● Task prompt
Where a line contains "Masks at 223×215.", start there and write out that line and each one after it, word for word, through the final line of the entries; add nothing else.

┌─ Source data

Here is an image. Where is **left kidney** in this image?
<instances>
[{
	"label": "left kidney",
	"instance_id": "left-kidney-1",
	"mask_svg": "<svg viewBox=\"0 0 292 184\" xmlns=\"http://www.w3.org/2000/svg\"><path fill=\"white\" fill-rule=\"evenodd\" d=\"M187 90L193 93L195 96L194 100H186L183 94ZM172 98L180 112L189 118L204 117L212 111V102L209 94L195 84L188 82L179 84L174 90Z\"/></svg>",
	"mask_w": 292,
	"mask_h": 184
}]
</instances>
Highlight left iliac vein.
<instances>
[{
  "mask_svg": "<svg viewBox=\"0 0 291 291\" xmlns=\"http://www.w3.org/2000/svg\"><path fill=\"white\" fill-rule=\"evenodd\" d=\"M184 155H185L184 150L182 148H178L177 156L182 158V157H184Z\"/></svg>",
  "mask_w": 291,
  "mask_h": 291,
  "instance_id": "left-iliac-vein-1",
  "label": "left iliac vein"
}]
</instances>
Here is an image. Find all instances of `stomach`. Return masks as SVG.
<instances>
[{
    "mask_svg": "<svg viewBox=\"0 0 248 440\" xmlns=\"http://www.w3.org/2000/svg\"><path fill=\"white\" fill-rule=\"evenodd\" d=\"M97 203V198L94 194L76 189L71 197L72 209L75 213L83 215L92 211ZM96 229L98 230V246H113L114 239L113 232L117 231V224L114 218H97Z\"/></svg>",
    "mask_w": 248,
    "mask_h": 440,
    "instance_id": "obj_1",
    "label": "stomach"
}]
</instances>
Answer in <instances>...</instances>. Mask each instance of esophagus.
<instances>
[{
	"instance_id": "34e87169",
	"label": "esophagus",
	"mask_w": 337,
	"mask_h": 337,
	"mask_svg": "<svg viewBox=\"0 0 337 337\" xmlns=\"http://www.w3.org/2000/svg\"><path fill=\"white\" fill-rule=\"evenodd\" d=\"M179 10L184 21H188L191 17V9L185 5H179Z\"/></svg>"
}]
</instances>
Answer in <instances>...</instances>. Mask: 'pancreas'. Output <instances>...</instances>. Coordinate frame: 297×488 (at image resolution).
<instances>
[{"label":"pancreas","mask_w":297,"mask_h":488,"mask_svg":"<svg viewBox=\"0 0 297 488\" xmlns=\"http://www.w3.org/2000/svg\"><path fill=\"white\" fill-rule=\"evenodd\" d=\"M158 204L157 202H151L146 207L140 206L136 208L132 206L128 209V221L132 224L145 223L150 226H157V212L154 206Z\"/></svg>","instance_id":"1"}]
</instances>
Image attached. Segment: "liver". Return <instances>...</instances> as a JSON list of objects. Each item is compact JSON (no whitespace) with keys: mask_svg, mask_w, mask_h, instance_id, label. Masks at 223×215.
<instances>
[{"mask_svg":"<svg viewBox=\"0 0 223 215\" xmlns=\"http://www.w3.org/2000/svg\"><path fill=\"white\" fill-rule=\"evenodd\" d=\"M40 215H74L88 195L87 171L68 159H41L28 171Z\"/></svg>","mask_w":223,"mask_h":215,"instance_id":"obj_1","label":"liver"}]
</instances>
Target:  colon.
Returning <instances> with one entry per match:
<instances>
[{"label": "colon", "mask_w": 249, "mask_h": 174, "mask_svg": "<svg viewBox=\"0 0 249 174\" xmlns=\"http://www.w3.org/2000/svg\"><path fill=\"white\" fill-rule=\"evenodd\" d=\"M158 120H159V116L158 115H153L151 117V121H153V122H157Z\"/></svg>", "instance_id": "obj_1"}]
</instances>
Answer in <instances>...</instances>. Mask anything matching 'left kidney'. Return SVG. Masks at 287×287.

└─

● Output for this task
Image attached. Segment: "liver". Return <instances>...</instances> as a JSON list of objects. Each item is compact JSON (no whitespace) with keys: mask_svg, mask_w, mask_h, instance_id, label. Masks at 223×215.
<instances>
[{"mask_svg":"<svg viewBox=\"0 0 223 215\" xmlns=\"http://www.w3.org/2000/svg\"><path fill=\"white\" fill-rule=\"evenodd\" d=\"M40 215H74L88 195L87 171L68 159H41L28 171Z\"/></svg>","mask_w":223,"mask_h":215,"instance_id":"obj_1","label":"liver"}]
</instances>
Target:  colon.
Returning <instances> with one entry per match:
<instances>
[{"label": "colon", "mask_w": 249, "mask_h": 174, "mask_svg": "<svg viewBox=\"0 0 249 174\" xmlns=\"http://www.w3.org/2000/svg\"><path fill=\"white\" fill-rule=\"evenodd\" d=\"M158 120H159V116L158 115H153L151 117V121H153V122H157Z\"/></svg>", "instance_id": "obj_1"}]
</instances>
Answer in <instances>...</instances>. Mask anything matching 'left kidney'. Return SVG. Masks at 287×287.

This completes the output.